# ENTRIES SHOWN
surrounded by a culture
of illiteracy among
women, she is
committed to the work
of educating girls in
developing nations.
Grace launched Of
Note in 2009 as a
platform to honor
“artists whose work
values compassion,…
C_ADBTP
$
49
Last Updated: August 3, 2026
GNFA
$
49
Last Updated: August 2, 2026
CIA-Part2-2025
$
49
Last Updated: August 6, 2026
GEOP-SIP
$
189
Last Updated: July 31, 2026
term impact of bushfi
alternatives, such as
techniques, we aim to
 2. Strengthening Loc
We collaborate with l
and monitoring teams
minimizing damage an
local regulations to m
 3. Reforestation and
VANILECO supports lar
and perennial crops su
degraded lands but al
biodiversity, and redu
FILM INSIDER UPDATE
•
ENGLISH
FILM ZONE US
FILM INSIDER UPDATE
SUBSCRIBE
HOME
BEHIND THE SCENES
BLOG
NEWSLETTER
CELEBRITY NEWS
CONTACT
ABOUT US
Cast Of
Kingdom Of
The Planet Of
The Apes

--

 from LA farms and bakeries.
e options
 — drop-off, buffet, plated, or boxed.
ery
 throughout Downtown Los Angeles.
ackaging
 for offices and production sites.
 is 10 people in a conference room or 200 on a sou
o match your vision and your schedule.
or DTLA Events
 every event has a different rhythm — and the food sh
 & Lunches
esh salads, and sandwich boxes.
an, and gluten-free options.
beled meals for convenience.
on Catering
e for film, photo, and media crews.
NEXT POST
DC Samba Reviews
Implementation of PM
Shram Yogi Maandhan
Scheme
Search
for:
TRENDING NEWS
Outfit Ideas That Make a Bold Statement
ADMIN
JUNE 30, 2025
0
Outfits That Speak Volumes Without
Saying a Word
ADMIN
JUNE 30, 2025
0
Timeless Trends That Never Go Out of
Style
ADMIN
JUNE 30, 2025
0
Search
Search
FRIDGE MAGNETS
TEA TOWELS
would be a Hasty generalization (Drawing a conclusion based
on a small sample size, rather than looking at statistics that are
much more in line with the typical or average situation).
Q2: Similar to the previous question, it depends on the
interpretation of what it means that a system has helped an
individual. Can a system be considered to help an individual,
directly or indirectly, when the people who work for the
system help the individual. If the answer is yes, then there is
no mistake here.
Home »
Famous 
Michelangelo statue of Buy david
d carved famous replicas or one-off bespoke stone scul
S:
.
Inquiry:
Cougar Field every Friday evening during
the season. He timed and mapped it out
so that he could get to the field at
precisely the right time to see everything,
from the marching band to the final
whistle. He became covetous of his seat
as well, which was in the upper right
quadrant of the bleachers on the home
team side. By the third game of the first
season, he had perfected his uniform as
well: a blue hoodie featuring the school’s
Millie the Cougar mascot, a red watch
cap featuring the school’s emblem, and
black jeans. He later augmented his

# ABOUT THIS EXERCISE
The answer must be a single number: how many lines of the data hold the word "Last".

# RESULT
4